Sony's Inzone M10S II keeps the $1,099 price tag but upgrades basically everything else. You're getting LG's latest Tandem WOLED panel, black frame insertion that the original lacked, and refresh rates hitting 540Hz at 1440p or a wild 720Hz at 720p. It's only available through Sony's website when it drops later this year.

Look, the original Inzone M10S was a weird product. Sony made this gorgeous, low-profile gaming monitor with a sleek disc stand that looked nothing like the aggressive gamer aesthetic most companies push. It hit 480Hz and had solid OLED picture quality. But for over a grand? It was missing features that cheaper monitors already had. The competition ate its lunch.

So here's the thing about the M10S II: Sony clearly took notes. This isn't a minor refresh with a new color option and a press release. They've addressed the actual complaints people had while keeping what worked, specifically that beautiful minimalist design.
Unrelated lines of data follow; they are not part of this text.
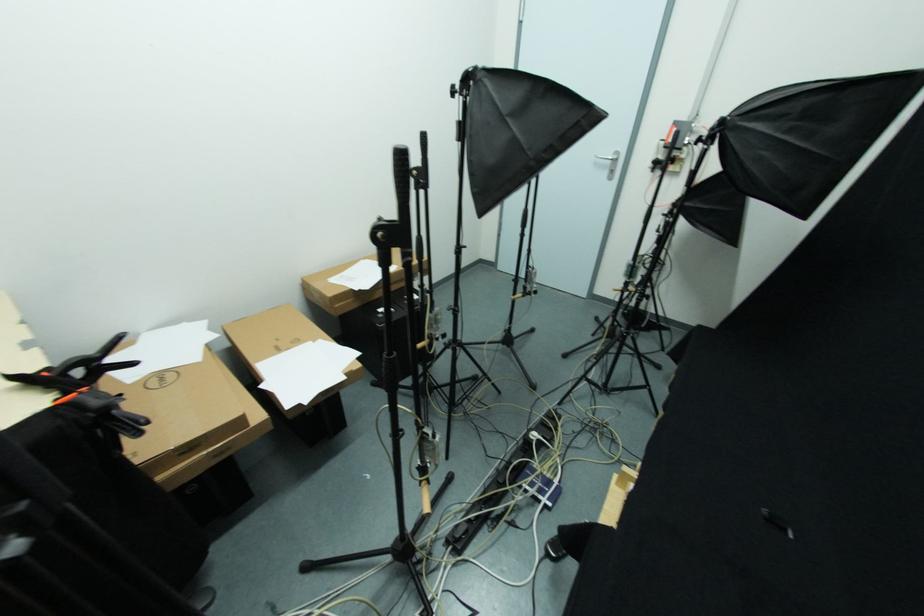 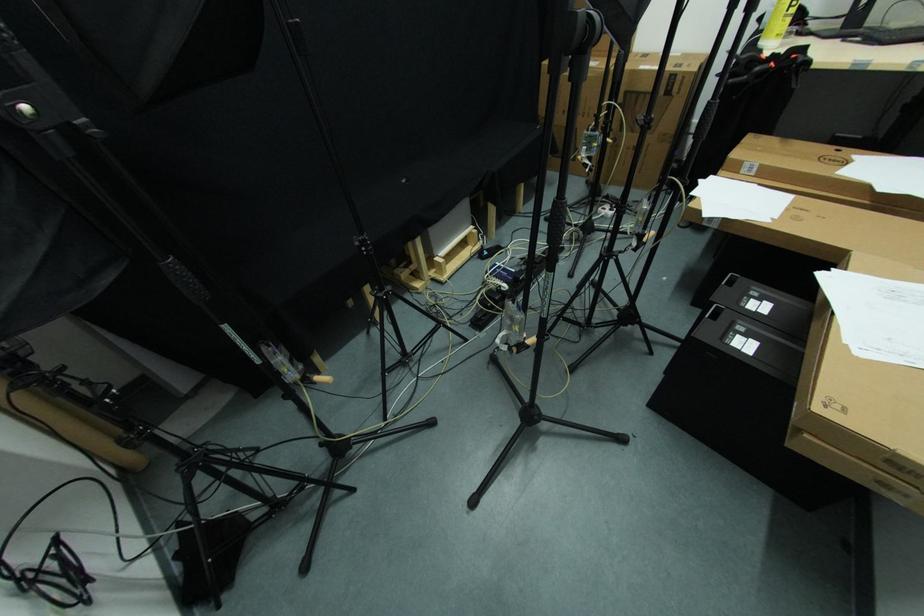 In the second image, find the point that corresponds to the point at 360,292 in the first image.

(830, 273) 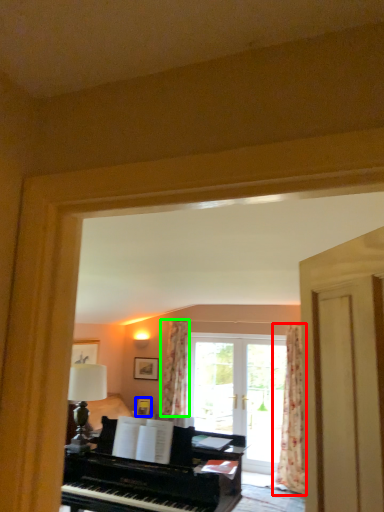 Question: Which object is the closest to the curtain (highlighted by a red box)? Choose among these: picture frame (highlighted by a blue box) or curtain (highlighted by a green box).

Choices:
 (A) picture frame
 (B) curtain

Answer: (B) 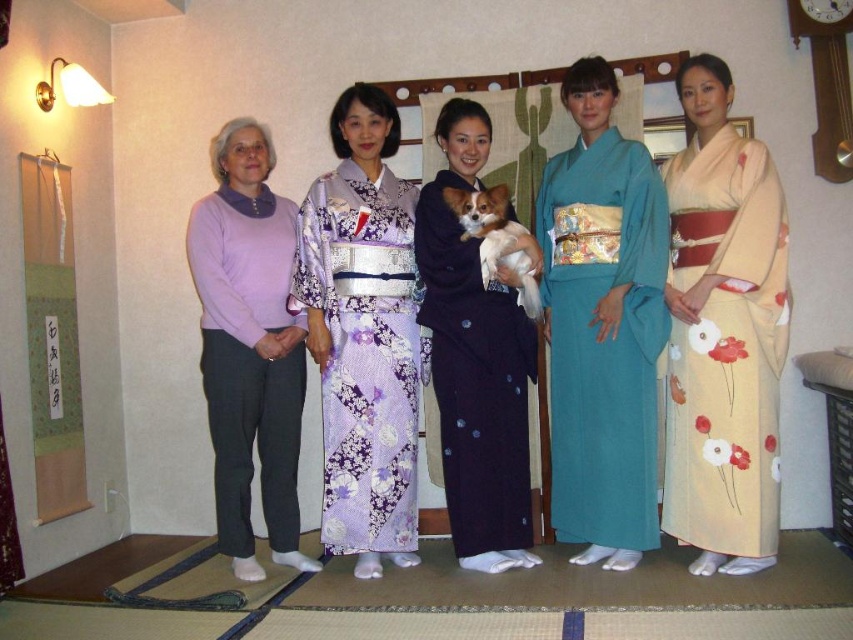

The Panel Upgrade Changes Everything

The headline upgrade is the switch to LG Display's fourth-generation WOLED panel using their Primary RGB Tandem technology. If you've been following the monitor wars, you know this is a big deal. Tandem OLED stacks two emission layers to essentially double the brightness without cooking the panel. Sony says it now rivals QD-OLED panels in brightness and contrast, which puts it in the same conversation as the Samsung and Alienware monitors that have dominated this space.

540Hz at 1440p
Native refresh rate via DisplayPort, up from 480Hz on the original M10S

But wait, it gets weirder. Sony added a dual mode feature targeting competitive esports players. You can run the monitor at 540Hz with full QHD resolution for normal gaming, or drop down to 720p and push 720Hz. That second mode is honestly going to look pretty rough on a 27-inch screen. But competitive players have been running stretched low resolutions in CS2 and Valorant for years, so Sony's giving them what they want.

m10sIIside
The M10S II keeps Sony's distinctive disc-shaped stand with improved tilting angles

Black Frame Insertion Finally Shows Up

Here's where I get excited. The original M10S shipped without black frame insertion, which was honestly baffling for a premium gaming monitor. BFI is one of those features that makes a massive difference in motion clarity. The tech inserts a black frame between displayed frames, reducing the sample-and-hold blur that's inherent to how our eyes perceive motion on screens.

The M10S II not only adds BFI but Sony claims their implementation maintains higher brightness than competing monitors. That's the catch with black frame insertion, you're literally turning off the screen for half the time, so brightness tanks. If Sony's figured out how to keep things brighter, that's genuinely impressive.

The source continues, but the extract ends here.